[Page-level text extractions]
BEGIN

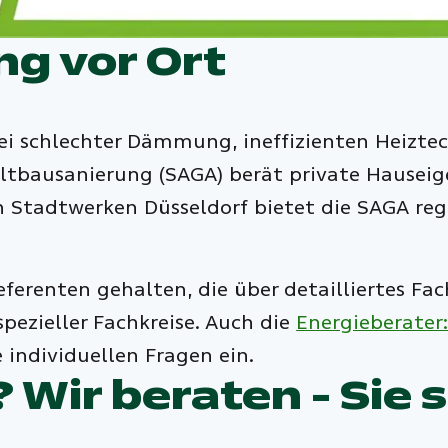
ng vor Ort
i schlechter Dämmung, ineffizienten Heizte
Altbausanierung (SAGA) berät private Hauseig
 Stadtwerken Düsseldorf bietet die SAGA re
erenten gehalten, die über detailliertes Fac
pezieller Fachkreise. Auch die
Energieberater
individuellen Fragen ein.
 Wir beraten - Sie 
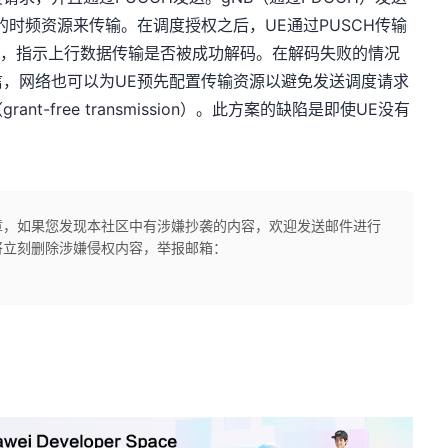
的时频资源来传输。在调度授权之后，UE通过PUSCH传输
确认，指示上行数据传输是否被成功解码。在解码失败的情况
，网络也可以为UE预先配置传输资源以避免发送调度请求
-free transmission）。此方案的缺陷是即使UE没有
。
章，如果您发现本社区中有涉嫌抄袭的内容，欢迎发送邮件进行
将立刻删除涉嫌侵权内容，举报邮箱：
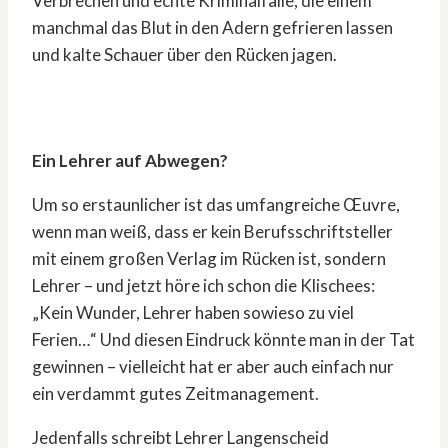
Verbrechen und echte Kriminalfälle, die einem
manchmal das Blut in den Adern gefrieren lassen
und kalte Schauer über den Rücken jagen.
Ein Lehrer auf Abwegen?
Um so erstaunlicher ist das umfangreiche Œuvre,
wenn man weiß, dass er kein Berufsschriftsteller
mit einem großen Verlag im Rücken ist, sondern
Lehrer – und jetzt höre ich schon die Klischees:
„Kein Wunder, Lehrer haben sowieso zu viel
Ferien…“ Und diesen Eindruck könnte man in der Tat
gewinnen – vielleicht hat er aber auch einfach nur
ein verdammt gutes Zeitmanagement.
Jedenfalls schreibt Lehrer Langenscheid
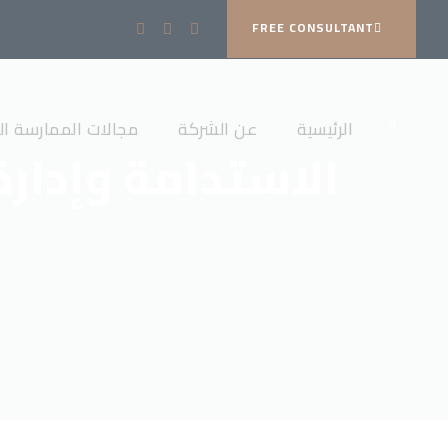
FREE CONSULTANT
الرئيسية
عن الشركة
مجالات الممارسة الق
الاستدامة وإدا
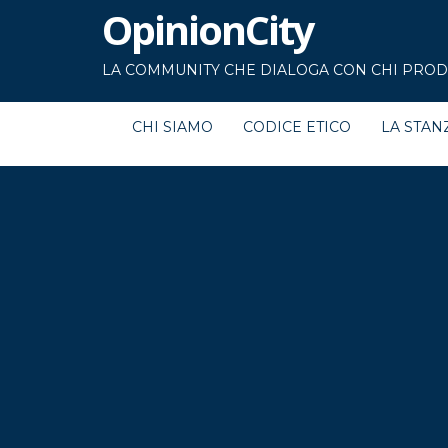
OpinionCity
LA COMMUNITY CHE DIALOGA CON CHI PRODU
CHI SIAMO
CODICE ETICO
LA STAN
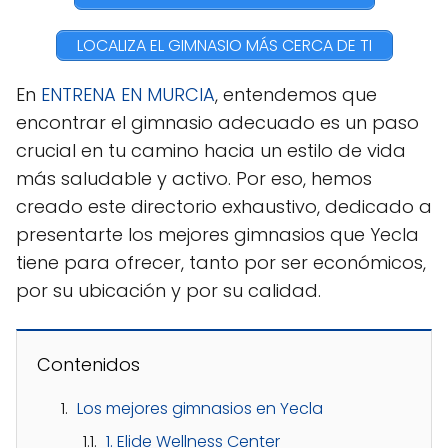
LOCALIZA EL GIMNASIO MÁS CERCA DE TI
En
ENTRENA EN MURCIA
, entendemos que
encontrar el gimnasio adecuado es un paso
crucial en tu camino hacia un estilo de vida
más saludable y activo. Por eso, hemos
creado este directorio exhaustivo, dedicado a
presentarte los mejores gimnasios que Yecla
tiene para ofrecer, tanto por ser económicos,
por su ubicación y por su calidad.
Contenidos
Los mejores gimnasios en Yecla
1. Elide Wellness Center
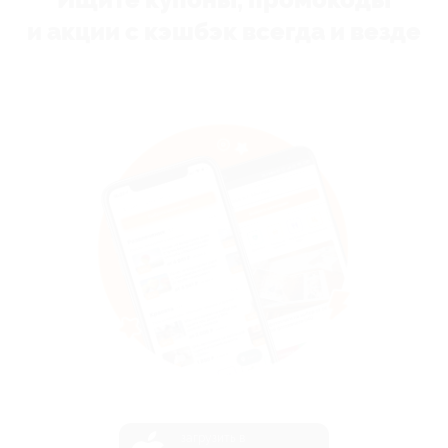
и акции с кэшбэк всегда и везде
загрузить в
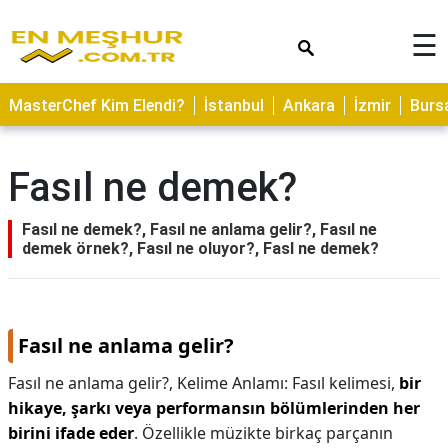
×
☰
ASTROLOJİ
MasterChef Kim Elendi?
İstanbul
Ankara
İzmir
Burs
SAĞLIK
YEMEK
Fasıl ne demek?
TARİFLERİ
GEZİLECEK
Fasıl ne demek?, Fasıl ne anlama gelir?, Fasıl ne
YERLER
demek örnek?, Fasıl ne oluyor?, Fasl ne demek?
CİLT
BAKIMI
Fasıl ne anlama gelir?
NEDİR
Fasıl ne anlama gelir?,
Kelime Anlamı: Fasıl kelimesi,
bir
KAMP
hikaye, şarkı veya performansın bölümlerinden her
ALANLARI
birini ifade eder
. Özellikle müzikte birkaç parçanın
HAMİLELİK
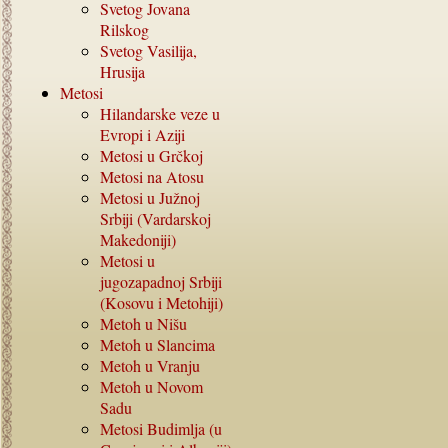
Svetog Jovana
Rilskog
Svetog Vasilija,
Hrusija
Metosi
Hilandarske veze u
Evropi i Aziji
Metosi u Grčkoj
Metosi na Atosu
Metosi u Južnoj
Srbiji (Vardarskoj
Makedoniji)
Metosi u
jugozapadnoj Srbiji
(Kosovu i Metohiji)
Metoh u Nišu
Metoh u Slancima
Metoh u Vranju
Metoh u Novom
Sadu
Metosi Budimlja (u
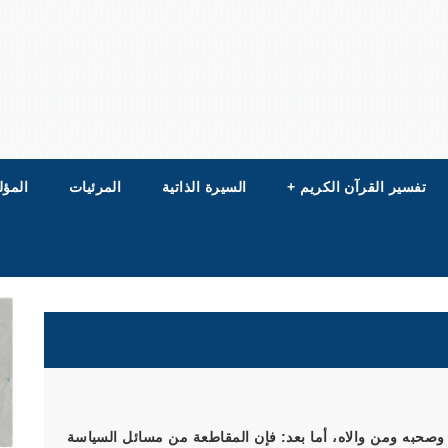
تفسير القرآن الكريم
+
السيرة الذاتية
المرئيات
المؤل
 وصحبه ومن والاه، أما بعد: فإن المقاطعة من مسائل السياسة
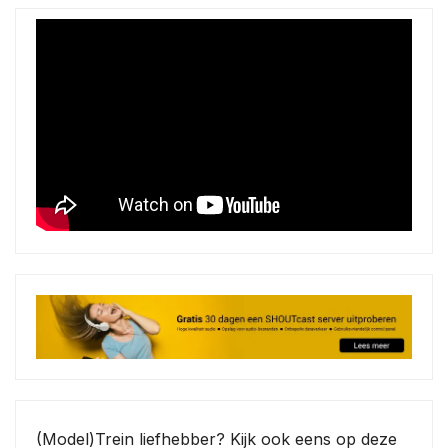
(Model)Trein liefhebber? Kijk ook eens op deze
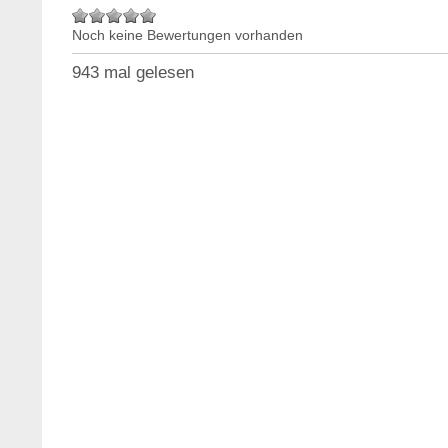
Noch keine Bewertungen vorhanden
943 mal gelesen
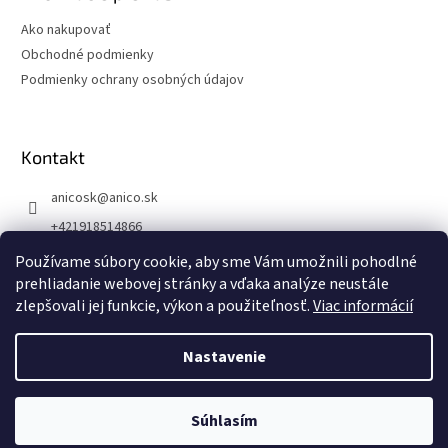
Ako nakupovať
Obchodné podmienky
Podmienky ochrany osobných údajov
Kontakt
anicosk
@
anico.sk
+421918514866
ANICO Slovakia
Používame súbory cookie, aby sme Vám umožnili pohodlné
prehliadanie webovej stránky a vďaka analýze neustále
anico_slovakia
zlepšovali jej funkcie, výkon a použiteľnosť.
Viac informácií
Nastavenie
Vytvoril Shoptet
6.8.2026 DOVOLENKA
Kancelária zatvorená.
Objednávky prijímame cez eshop alebo
Copyright 2026
ANICO Slovakia
. Všetky práva vyhradené.
Súhlasím
mailom.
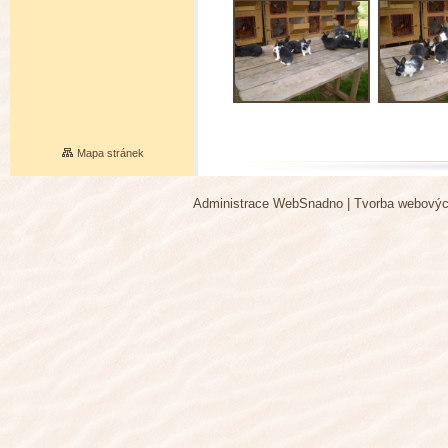
Mapa stránek
Administrace WebSnadno
|
Tvorba webovýc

END

Task goal:
Print each record exactly as it stands, omitting the pictures.

Answer for this exercise:
ng vor Ort
i schlechter Dämmung, ineffizienten Heizte
Altbausanierung (SAGA) berät private Hauseig
 Stadtwerken Düsseldorf bietet die SAGA re
erenten gehalten, die über detailliertes Fac
pezieller Fachkreise. Auch die
Energieberater
individuellen Fragen ein.
 Wir beraten - Sie 
的时频资源来传输。在调度授权之后，UE通过PUSCH传输
确认，指示上行数据传输是否被成功解码。在解码失败的情况
，网络也可以为UE预先配置传输资源以避免发送调度请求
-free transmission）。此方案的缺陷是即使UE没有
。
章，如果您发现本社区中有涉嫌抄袭的内容，欢迎发送邮件进行
将立刻删除涉嫌侵权内容，举报邮箱：
Verbrechen und echte Kriminalfälle, die einem
manchmal das Blut in den Adern gefrieren lassen
und kalte Schauer über den Rücken jagen.
Ein Lehrer auf Abwegen?
Um so erstaunlicher ist das umfangreiche Œuvre,
wenn man weiß, dass er kein Berufsschriftsteller
mit einem großen Verlag im Rücken ist, sondern
Lehrer – und jetzt höre ich schon die Klischees:
„Kein Wunder, Lehrer haben sowieso zu viel
Ferien…“ Und diesen Eindruck könnte man in der Tat
gewinnen – vielleicht hat er aber auch einfach nur
ein verdammt gutes Zeitmanagement.
Jedenfalls schreibt Lehrer Langenscheid
FREE CONSULTANT
الرئيسية
عن الشركة
مجالات الممارسة الق
الاستدامة وإدا
OpinionCity
LA COMMUNITY CHE DIALOGA CON CHI PRODU
CHI SIAMO
CODICE ETICO
LA STAN
LOCALIZA EL GIMNASIO MÁS CERCA DE TI
En
ENTRENA EN MURCIA
, entendemos que
encontrar el gimnasio adecuado es un paso
crucial en tu camino hacia un estilo de vida
más saludable y activo. Por eso, hemos
creado este directorio exhaustivo, dedicado a
presentarte los mejores gimnasios que Yecla
tiene para ofrecer, tanto por ser económicos,
por su ubicación y por su calidad.
Contenidos
Los mejores gimnasios en Yecla
1. Elide Wellness Center
и акции с кэшбэк всегда и везде
загрузить в
×
☰
ASTROLOJİ
MasterChef Kim Elendi?
İstanbul
Ankara
İzmir
Burs
SAĞLIK
YEMEK
Fasıl ne demek?
TARİFLERİ
GEZİLECEK
Fasıl ne demek?, Fasıl ne anlama gelir?, Fasıl ne
YERLER
demek örnek?, Fasıl ne oluyor?, Fasl ne demek?
CİLT
BAKIMI
Fasıl ne anlama gelir?
NEDİR
Fasıl ne anlama gelir?,
Kelime Anlamı: Fasıl kelimesi,
bir
KAMP
hikaye, şarkı veya performansın bölümlerinden her
ALANLARI
birini ifade eder
. Özellikle müzikte birkaç parçanın
HAMİLELİK
Svetog Jovana
Rilskog
Svetog Vasilija,
Hrusija
Metosi
Hilandarske veze u
Evropi i Aziji
Metosi u Grčkoj
Metosi na Atosu
Metosi u Južnoj
Srbiji (Vardarskoj
Makedoniji)
Metosi u
jugozapadnoj Srbiji
(Kosovu i Metohiji)
Metoh u Nišu
Metoh u Slancima
Metoh u Vranju
Metoh u Novom
Sadu
Metosi Budimlja (u
تفسير القرآن الكريم
+
السيرة الذاتية
المرئيات
المؤل
 وصحبه ومن والاه، أما بعد: فإن المقاطعة من مسائل السياسة
(Model)Trein liefhebber? Kijk ook eens op deze
Noch keine Bewertungen vorhanden
943 mal gelesen
Ako nakupovať
Obchodné podmienky
Podmienky ochrany osobných údajov
Kontakt
anicosk
@
anico.sk
+421918514866
ANICO Slovakia
Používame súbory cookie, aby sme Vám umožnili pohodlné
prehliadanie webovej stránky a vďaka analýze neustále
anico_slovakia
zlepšovali jej funkcie, výkon a použiteľnosť.
Viac informácií
Nastavenie
Vytvoril Shoptet
6.8.2026 DOVOLENKA
Kancelária zatvorená.
Objednávky prijímame cez eshop alebo
Copyright 2026
ANICO Slovakia
. Všetky práva vyhradené.
Súhlasím
mailom.
Mapa stránek
Administrace WebSnadno
|
Tvorba webovýc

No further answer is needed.